To make the way it works clearer, consider the example below. It consists of three files. The first one is a template which you would store at your repository. The second one is a private configuration not stored for security reasons. The third one deals with parsing. The files are inside a config package. The last file works as an entry point to it.

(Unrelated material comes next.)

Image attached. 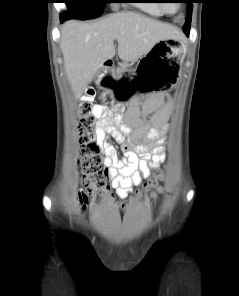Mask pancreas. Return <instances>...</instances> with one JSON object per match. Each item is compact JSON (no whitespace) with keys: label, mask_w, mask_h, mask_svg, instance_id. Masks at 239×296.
Listing matches in <instances>:
<instances>
[{"label":"pancreas","mask_w":239,"mask_h":296,"mask_svg":"<svg viewBox=\"0 0 239 296\" xmlns=\"http://www.w3.org/2000/svg\"><path fill=\"white\" fill-rule=\"evenodd\" d=\"M126 67H127V64H126V63H123V64L121 65V67L117 70V72L120 73V72L123 71Z\"/></svg>","instance_id":"cf45deb5"}]
</instances>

config/config.template.js:

module.exports = {
    port: 8000,
    aws: {
        accessKeyId: 'replacethis',
        secretAccessKey: 'replacethis'
    }
};

config/config.js:

module.exports = {
    port: 80,
    aws: {
        accessKeyId: 'actualid',
        secretAccessKey: 'actualkey'
    }
};

config/index.js:

var parseEnv = require('parse-env');
 
var tpl = require('./config.template');
 
// the configuration file is optional and doesn't have to exist
var conf;
 
try {
    conf = require('./config');
}
catch(e) {}
 
 
module.exports = parseEnv(process.env, tpl, conf);

The parser is convention based. It performs the following conversions:

  • parseJSON -> PARSE_JSON
  • port -> PORT
  • aws.accessKeyId -> AWS_ACCESS_KEY_ID
  • foo.bar.baz.gaz -> FOO_BAR_BAZ_GAZ (recursive definition)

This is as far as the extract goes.